The imagination of Crossfire Hurricane agents was running full throttle, but then they made an even bigger leap. At the top of page 20 of their first FISA request, they stated: “The FBI assesses the information funneled by the Russians to Page may be part of Russia’s intent to influence the 2016 U.S. Presidential election.”

This put a nice bow on the grand conspiracy for the FISA court, which is that Russia helped Trump steal the election.

The way the FBI framed it for FISA judges, it was an urgent matter of national security to let agents monitor Page—and also collect any past communications he had with Trump campaign officials—to stop the theft of the White House by the Kremlin.

As the Crossfire case bled into the inquiry directed by Special Counsel Robert S. Mueller, it became more and more obvious the FBI had given its imprimatur to a wide range of false allegations in its FISA applications.

By autumn 2017, investigators understood full well that the dossier allegations were fabricated by Danchenko. The FBI finally let the Trump-related wiretaps expire in late September that year. To this day, Page has never been charged with a crime.

‘Heads Should Roll’

In each of their four sworn FISA affidavits, which were signed by then-FBI Director James Comey and his deputy McCabe, FBI agents told the FISA court that Danchenko was “truthful and cooperative,” when they knew otherwise. Instead of going back to the court and correcting the record, as required by law (which risked acknowledging the fraud) they fished for more dirt, more unsubstantiated rumors about Trump, from the same unscrupulous sources. They continued to meet with Steele and Danchenko throughout 2017.

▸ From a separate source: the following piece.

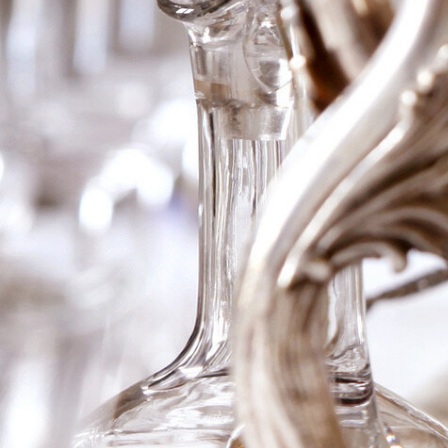
2010 Hermitage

Former FBI investigators say it’s clear their colleagues weren’t played by their sources, but rather played along with them.

“The bureau was not misled. The bureau received false information, knew it to be false, and still represented it as true for the purpose of the affidavits,” Biasello said. “That is a blatant criminal act.”

He noted that in a December 2019 opinion, then-FISA Court Presiding Judge Rosemary Collyer reprimanded the FBI, while warning that other FISA warrants may be equally tainted and based on fraudulent information.

“The frequency with which representations made by FBI personnel turned out to be unsupported or contradicted by information in their possession, and [the frequency] with which they withheld information detrimental to their case, calls into question whether information contained in other FBI applications is reliable,” wrote Collyer, who signed the initial warrant targeting Page.

“In view of her comments, heads should roll,” Biasello said.